Data items:
□ □ □ □

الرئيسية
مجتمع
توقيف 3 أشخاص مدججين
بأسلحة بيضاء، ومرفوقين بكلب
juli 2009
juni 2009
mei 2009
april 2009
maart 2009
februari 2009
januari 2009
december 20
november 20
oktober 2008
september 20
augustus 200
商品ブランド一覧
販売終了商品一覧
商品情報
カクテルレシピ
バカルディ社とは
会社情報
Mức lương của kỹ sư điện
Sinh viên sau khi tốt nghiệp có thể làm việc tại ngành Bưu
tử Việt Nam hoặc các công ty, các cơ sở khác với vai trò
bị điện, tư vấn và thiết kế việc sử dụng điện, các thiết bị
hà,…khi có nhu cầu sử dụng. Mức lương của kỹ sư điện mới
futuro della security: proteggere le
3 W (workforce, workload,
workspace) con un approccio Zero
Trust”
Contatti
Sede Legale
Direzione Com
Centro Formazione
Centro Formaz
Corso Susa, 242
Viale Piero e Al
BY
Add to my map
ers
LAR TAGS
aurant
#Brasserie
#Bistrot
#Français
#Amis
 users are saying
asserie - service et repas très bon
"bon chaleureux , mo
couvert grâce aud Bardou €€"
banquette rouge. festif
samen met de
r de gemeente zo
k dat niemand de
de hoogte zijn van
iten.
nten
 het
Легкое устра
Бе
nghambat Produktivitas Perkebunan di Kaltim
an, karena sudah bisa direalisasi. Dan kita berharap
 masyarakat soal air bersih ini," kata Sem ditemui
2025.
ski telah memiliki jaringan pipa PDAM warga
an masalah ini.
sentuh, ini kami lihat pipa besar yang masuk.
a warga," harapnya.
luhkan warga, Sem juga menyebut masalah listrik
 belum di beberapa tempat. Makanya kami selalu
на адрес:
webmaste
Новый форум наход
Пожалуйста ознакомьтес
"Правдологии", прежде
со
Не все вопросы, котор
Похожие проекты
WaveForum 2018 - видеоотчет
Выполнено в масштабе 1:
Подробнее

□ □ □ □

Your objective: Write out every entry again, keeping each line exactly the same.

Reply to the exercise:
الرئيسية
مجتمع
توقيف 3 أشخاص مدججين
بأسلحة بيضاء، ومرفوقين بكلب
juli 2009
juni 2009
mei 2009
april 2009
maart 2009
februari 2009
januari 2009
december 20
november 20
oktober 2008
september 20
augustus 200
商品ブランド一覧
販売終了商品一覧
商品情報
カクテルレシピ
バカルディ社とは
会社情報
Mức lương của kỹ sư điện
Sinh viên sau khi tốt nghiệp có thể làm việc tại ngành Bưu
tử Việt Nam hoặc các công ty, các cơ sở khác với vai trò
bị điện, tư vấn và thiết kế việc sử dụng điện, các thiết bị
hà,…khi có nhu cầu sử dụng. Mức lương của kỹ sư điện mới
futuro della security: proteggere le
3 W (workforce, workload,
workspace) con un approccio Zero
Trust”
Contatti
Sede Legale
Direzione Com
Centro Formazione
Centro Formaz
Corso Susa, 242
Viale Piero e Al
BY
Add to my map
ers
LAR TAGS
aurant
#Brasserie
#Bistrot
#Français
#Amis
 users are saying
asserie - service et repas très bon
"bon chaleureux , mo
couvert grâce aud Bardou €€"
banquette rouge. festif
samen met de
r de gemeente zo
k dat niemand de
de hoogte zijn van
iten.
nten
 het
Легкое устра
Бе
nghambat Produktivitas Perkebunan di Kaltim
an, karena sudah bisa direalisasi. Dan kita berharap
 masyarakat soal air bersih ini," kata Sem ditemui
2025.
ski telah memiliki jaringan pipa PDAM warga
an masalah ini.
sentuh, ini kami lihat pipa besar yang masuk.
a warga," harapnya.
luhkan warga, Sem juga menyebut masalah listrik
 belum di beberapa tempat. Makanya kami selalu
на адрес:
webmaste
Новый форум наход
Пожалуйста ознакомьтес
"Правдологии", прежде
со
Не все вопросы, котор
Похожие проекты
WaveForum 2018 - видеоотчет
Выполнено в масштабе 1:
Подробнее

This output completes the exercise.